Comma Separated Value (.csv)

OGR supports reading and writing primarily non-spatial tabular data stored in text CSV files. CSV files are a common interchange format between software packages supporting tabular data and are also easily produced manually with a text editor or with end-user written scripts or programs.

While in theory .csv files could have any extension, in order to auto-recognise the format OGR only supports CSV files ending with the extension ".csv". The datasource name may be either a single CSV file or point to a directory. For a directory to be recognised as a .csv datasource at least half the files in the directory need to have the extension .csv. One layer (table) is produced from each .csv file accessed.

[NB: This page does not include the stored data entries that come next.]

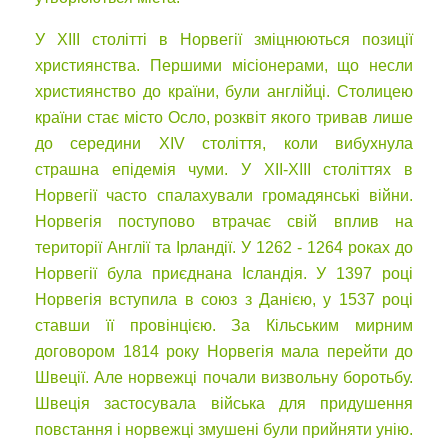
У XIII столітті в Норвегії зміцнюються позиції
християнства. Першими місіонерами, що несли
християнство до країни, були англійці. Столицею
країни стає місто Осло, розквіт якого тривав лише
до середини XIV століття, коли вибухнула
страшна епідемія чуми. У XII-XIII століттях в
Норвегії часто спалахували громадянські війни.
Норвегія поступово втрачає свій вплив на
території Англії та Ірландії. У 1262 - 1264 роках до
Норвегії була приєднана Ісландія. У 1397 році
Норвегія вступила в союз з Данією, у 1537 році
ставши її провінцією. За Кільським мирним
договором 1814 року Норвегія мала перейти до
Швеції. Але норвежці почали визвольну боротьбу.
Швеція застосувала війська для придушення
повстання і норвежці змушені були прийняти унію.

Starting with GDAL 1.8.0, for files structured as CSV, but not ending with .CSV extension, the 'CSV:' prefix can be added before the filename to force loading by the CSV driver.

The OGR CSV driver supports reading and writing. Because the CSV format has variable length text lines, reading is done sequentially. Reading features in random order will generally be very slow. OGR CSV layer might have a coordinate system stored in a .prj file (see GeoCSV specification). When reading a field named "WKT" is assumed to contain WKT geometry, but also is treated as a regular field. The OGR CSV driver returns all attribute columns as string data types if no field type information file (with .csvt extension) is available.

Limited type recognition can be done for Integer, Real, String, Date (YYYY-MM-DD), Time (HH:MM:SS+nn), DateTime (YYYY-MM-DD HH:MM:SS+nn) columns through a descriptive file with the same name as the CSV file, but a .csvt extension. In a single line the types for each column have to be listed with double quotes and be comma separated (e.g., "Integer","String"). It is also possible to specify explicitly the width and precision of each column, e.g. "Integer(5)","Real(10.7)","String(15)". The driver will then use these types as specified for the csv columns. Starting with GDAL 2.0, subtypes can be passed between parenthesis, such as "Integer(Boolean)", "Integer(Int16)" and "Real(Float32)". Starting with GDAL 2.1, accordingly with the GeoCSV specification, the "CoordX" or "Point(X)" type can be used to specify a column with longitude/easting values, "CoordY" or "Point(Y)" for latitude/northing values and "WKT" for geometries encoded in WKT

Starting with GDAL 2.2, the "JSonStringList", "JSonIntegerList", "JSonInteger64List" and "JSonRealList" types can be used in .csvt to map to the corresponding OGR StringList, IntegerList, Integer64List and RealList types. The field values are then encoded as JSon arrays, with proper CSV escaping.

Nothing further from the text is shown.